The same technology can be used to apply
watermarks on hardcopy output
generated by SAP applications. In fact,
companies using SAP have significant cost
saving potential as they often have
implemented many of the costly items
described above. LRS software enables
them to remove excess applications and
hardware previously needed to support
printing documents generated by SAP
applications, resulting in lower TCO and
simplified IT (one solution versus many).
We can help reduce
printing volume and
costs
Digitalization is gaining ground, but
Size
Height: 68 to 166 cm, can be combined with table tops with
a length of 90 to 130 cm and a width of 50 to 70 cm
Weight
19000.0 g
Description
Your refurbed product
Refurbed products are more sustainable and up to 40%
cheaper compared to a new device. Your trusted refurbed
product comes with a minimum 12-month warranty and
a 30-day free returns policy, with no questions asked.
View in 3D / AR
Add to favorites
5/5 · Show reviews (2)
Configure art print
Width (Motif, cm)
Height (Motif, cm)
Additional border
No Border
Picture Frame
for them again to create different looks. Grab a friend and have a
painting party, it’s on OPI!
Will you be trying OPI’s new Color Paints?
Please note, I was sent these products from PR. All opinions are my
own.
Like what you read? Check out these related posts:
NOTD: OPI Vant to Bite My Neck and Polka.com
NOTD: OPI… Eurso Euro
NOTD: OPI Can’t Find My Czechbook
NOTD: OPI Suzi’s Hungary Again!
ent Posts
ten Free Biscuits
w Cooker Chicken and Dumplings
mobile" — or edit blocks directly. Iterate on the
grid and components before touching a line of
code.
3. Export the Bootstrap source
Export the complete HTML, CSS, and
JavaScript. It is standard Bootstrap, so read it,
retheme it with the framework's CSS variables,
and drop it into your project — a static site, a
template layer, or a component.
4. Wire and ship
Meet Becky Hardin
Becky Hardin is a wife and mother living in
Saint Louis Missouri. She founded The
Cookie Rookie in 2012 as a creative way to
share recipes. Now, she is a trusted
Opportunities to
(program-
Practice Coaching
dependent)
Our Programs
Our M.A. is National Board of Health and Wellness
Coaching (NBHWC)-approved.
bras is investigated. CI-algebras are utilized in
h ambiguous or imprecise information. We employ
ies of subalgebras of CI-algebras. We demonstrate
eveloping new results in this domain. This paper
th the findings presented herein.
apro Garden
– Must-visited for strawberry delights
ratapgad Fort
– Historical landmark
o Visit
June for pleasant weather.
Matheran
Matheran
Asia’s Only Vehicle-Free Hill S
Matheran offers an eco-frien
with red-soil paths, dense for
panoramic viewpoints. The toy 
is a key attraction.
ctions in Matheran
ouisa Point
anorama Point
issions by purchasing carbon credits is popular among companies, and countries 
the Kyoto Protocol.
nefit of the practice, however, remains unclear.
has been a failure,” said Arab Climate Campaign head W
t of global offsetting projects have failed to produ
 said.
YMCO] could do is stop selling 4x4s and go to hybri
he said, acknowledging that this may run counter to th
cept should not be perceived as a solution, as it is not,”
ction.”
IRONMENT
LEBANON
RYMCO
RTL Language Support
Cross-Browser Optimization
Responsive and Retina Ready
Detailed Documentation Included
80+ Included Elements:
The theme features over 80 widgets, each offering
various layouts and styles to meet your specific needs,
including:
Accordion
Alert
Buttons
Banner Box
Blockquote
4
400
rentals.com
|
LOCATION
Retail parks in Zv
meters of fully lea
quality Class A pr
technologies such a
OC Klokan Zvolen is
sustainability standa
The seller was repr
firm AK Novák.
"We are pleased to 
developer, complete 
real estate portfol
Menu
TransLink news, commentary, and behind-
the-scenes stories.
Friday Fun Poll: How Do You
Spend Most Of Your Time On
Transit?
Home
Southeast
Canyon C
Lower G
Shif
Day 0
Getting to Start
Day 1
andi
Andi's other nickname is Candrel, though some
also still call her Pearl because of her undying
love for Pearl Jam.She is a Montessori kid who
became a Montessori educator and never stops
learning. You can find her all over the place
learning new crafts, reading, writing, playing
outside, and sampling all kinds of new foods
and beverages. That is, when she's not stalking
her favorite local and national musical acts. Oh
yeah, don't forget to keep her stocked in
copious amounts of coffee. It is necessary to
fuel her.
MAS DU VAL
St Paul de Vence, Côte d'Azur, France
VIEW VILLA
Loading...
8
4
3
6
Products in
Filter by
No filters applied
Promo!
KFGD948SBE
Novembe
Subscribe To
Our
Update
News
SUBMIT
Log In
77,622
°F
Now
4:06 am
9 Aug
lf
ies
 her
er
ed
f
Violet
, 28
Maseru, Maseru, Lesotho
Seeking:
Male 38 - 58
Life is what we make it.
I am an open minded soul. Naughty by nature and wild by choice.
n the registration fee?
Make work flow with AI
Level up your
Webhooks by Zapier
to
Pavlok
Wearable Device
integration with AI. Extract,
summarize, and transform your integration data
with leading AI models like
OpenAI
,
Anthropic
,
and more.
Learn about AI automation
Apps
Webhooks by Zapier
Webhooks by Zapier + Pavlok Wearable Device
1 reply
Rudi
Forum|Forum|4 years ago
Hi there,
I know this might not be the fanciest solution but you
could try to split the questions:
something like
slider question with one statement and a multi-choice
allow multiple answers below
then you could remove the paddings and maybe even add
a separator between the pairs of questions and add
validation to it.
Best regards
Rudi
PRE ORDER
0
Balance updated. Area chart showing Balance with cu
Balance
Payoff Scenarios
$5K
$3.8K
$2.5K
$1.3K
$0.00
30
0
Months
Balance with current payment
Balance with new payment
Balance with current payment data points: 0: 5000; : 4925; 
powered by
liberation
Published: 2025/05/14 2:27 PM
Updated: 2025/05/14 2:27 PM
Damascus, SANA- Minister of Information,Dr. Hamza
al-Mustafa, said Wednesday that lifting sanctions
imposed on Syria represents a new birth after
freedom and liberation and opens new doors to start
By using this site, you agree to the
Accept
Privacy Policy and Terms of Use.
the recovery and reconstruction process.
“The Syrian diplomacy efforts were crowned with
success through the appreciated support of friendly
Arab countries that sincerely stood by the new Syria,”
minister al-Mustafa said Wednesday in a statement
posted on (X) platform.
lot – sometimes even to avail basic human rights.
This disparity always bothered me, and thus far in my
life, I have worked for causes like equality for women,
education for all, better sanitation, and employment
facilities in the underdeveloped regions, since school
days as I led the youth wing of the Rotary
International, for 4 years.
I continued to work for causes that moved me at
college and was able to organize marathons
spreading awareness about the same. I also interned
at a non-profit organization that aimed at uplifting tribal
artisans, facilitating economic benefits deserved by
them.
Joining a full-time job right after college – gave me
◆ ◆ ◆
Transcribe the material above in its entirety. Match it exactly.

Answer to this task:
The same technology can be used to apply
watermarks on hardcopy output
generated by SAP applications. In fact,
companies using SAP have significant cost
saving potential as they often have
implemented many of the costly items
described above. LRS software enables
them to remove excess applications and
hardware previously needed to support
printing documents generated by SAP
applications, resulting in lower TCO and
simplified IT (one solution versus many).
We can help reduce
printing volume and
costs
Digitalization is gaining ground, but
Size
Height: 68 to 166 cm, can be combined with table tops with
a length of 90 to 130 cm and a width of 50 to 70 cm
Weight
19000.0 g
Description
Your refurbed product
Refurbed products are more sustainable and up to 40%
cheaper compared to a new device. Your trusted refurbed
product comes with a minimum 12-month warranty and
a 30-day free returns policy, with no questions asked.
View in 3D / AR
Add to favorites
5/5 · Show reviews (2)
Configure art print
Width (Motif, cm)
Height (Motif, cm)
Additional border
No Border
Picture Frame
for them again to create different looks. Grab a friend and have a
painting party, it’s on OPI!
Will you be trying OPI’s new Color Paints?
Please note, I was sent these products from PR. All opinions are my
own.
Like what you read? Check out these related posts:
NOTD: OPI Vant to Bite My Neck and Polka.com
NOTD: OPI… Eurso Euro
NOTD: OPI Can’t Find My Czechbook
NOTD: OPI Suzi’s Hungary Again!
ent Posts
ten Free Biscuits
w Cooker Chicken and Dumplings
mobile" — or edit blocks directly. Iterate on the
grid and components before touching a line of
code.
3. Export the Bootstrap source
Export the complete HTML, CSS, and
JavaScript. It is standard Bootstrap, so read it,
retheme it with the framework's CSS variables,
and drop it into your project — a static site, a
template layer, or a component.
4. Wire and ship
Meet Becky Hardin
Becky Hardin is a wife and mother living in
Saint Louis Missouri. She founded The
Cookie Rookie in 2012 as a creative way to
share recipes. Now, she is a trusted
Opportunities to
(program-
Practice Coaching
dependent)
Our Programs
Our M.A. is National Board of Health and Wellness
Coaching (NBHWC)-approved.
bras is investigated. CI-algebras are utilized in
h ambiguous or imprecise information. We employ
ies of subalgebras of CI-algebras. We demonstrate
eveloping new results in this domain. This paper
th the findings presented herein.
apro Garden
– Must-visited for strawberry delights
ratapgad Fort
– Historical landmark
o Visit
June for pleasant weather.
Matheran
Matheran
Asia’s Only Vehicle-Free Hill S
Matheran offers an eco-frien
with red-soil paths, dense for
panoramic viewpoints. The toy 
is a key attraction.
ctions in Matheran
ouisa Point
anorama Point
issions by purchasing carbon credits is popular among companies, and countries 
the Kyoto Protocol.
nefit of the practice, however, remains unclear.
has been a failure,” said Arab Climate Campaign head W
t of global offsetting projects have failed to produ
 said.
YMCO] could do is stop selling 4x4s and go to hybri
he said, acknowledging that this may run counter to th
cept should not be perceived as a solution, as it is not,”
ction.”
IRONMENT
LEBANON
RYMCO
RTL Language Support
Cross-Browser Optimization
Responsive and Retina Ready
Detailed Documentation Included
80+ Included Elements:
The theme features over 80 widgets, each offering
various layouts and styles to meet your specific needs,
including:
Accordion
Alert
Buttons
Banner Box
Blockquote
4
400
rentals.com
|
LOCATION
Retail parks in Zv
meters of fully lea
quality Class A pr
technologies such a
OC Klokan Zvolen is
sustainability standa
The seller was repr
firm AK Novák.
"We are pleased to 
developer, complete 
real estate portfol
Menu
TransLink news, commentary, and behind-
the-scenes stories.
Friday Fun Poll: How Do You
Spend Most Of Your Time On
Transit?
Home
Southeast
Canyon C
Lower G
Shif
Day 0
Getting to Start
Day 1
andi
Andi's other nickname is Candrel, though some
also still call her Pearl because of her undying
love for Pearl Jam.She is a Montessori kid who
became a Montessori educator and never stops
learning. You can find her all over the place
learning new crafts, reading, writing, playing
outside, and sampling all kinds of new foods
and beverages. That is, when she's not stalking
her favorite local and national musical acts. Oh
yeah, don't forget to keep her stocked in
copious amounts of coffee. It is necessary to
fuel her.
MAS DU VAL
St Paul de Vence, Côte d'Azur, France
VIEW VILLA
Loading...
8
4
3
6
Products in
Filter by
No filters applied
Promo!
KFGD948SBE
Novembe
Subscribe To
Our
Update
News
SUBMIT
Log In
77,622
°F
Now
4:06 am
9 Aug
lf
ies
 her
er
ed
f
Violet
, 28
Maseru, Maseru, Lesotho
Seeking:
Male 38 - 58
Life is what we make it.
I am an open minded soul. Naughty by nature and wild by choice.
n the registration fee?
Make work flow with AI
Level up your
Webhooks by Zapier
to
Pavlok
Wearable Device
integration with AI. Extract,
summarize, and transform your integration data
with leading AI models like
OpenAI
,
Anthropic
,
and more.
Learn about AI automation
Apps
Webhooks by Zapier
Webhooks by Zapier + Pavlok Wearable Device
1 reply
Rudi
Forum|Forum|4 years ago
Hi there,
I know this might not be the fanciest solution but you
could try to split the questions:
something like
slider question with one statement and a multi-choice
allow multiple answers below
then you could remove the paddings and maybe even add
a separator between the pairs of questions and add
validation to it.
Best regards
Rudi
PRE ORDER
0
Balance updated. Area chart showing Balance with cu
Balance
Payoff Scenarios
$5K
$3.8K
$2.5K
$1.3K
$0.00
30
0
Months
Balance with current payment
Balance with new payment
Balance with current payment data points: 0: 5000; : 4925; 
powered by
liberation
Published: 2025/05/14 2:27 PM
Updated: 2025/05/14 2:27 PM
Damascus, SANA- Minister of Information,Dr. Hamza
al-Mustafa, said Wednesday that lifting sanctions
imposed on Syria represents a new birth after
freedom and liberation and opens new doors to start
By using this site, you agree to the
Accept
Privacy Policy and Terms of Use.
the recovery and reconstruction process.
“The Syrian diplomacy efforts were crowned with
success through the appreciated support of friendly
Arab countries that sincerely stood by the new Syria,”
minister al-Mustafa said Wednesday in a statement
posted on (X) platform.
lot – sometimes even to avail basic human rights.
This disparity always bothered me, and thus far in my
life, I have worked for causes like equality for women,
education for all, better sanitation, and employment
facilities in the underdeveloped regions, since school
days as I led the youth wing of the Rotary
International, for 4 years.
I continued to work for causes that moved me at
college and was able to organize marathons
spreading awareness about the same. I also interned
at a non-profit organization that aimed at uplifting tribal
artisans, facilitating economic benefits deserved by
them.
Joining a full-time job right after college – gave me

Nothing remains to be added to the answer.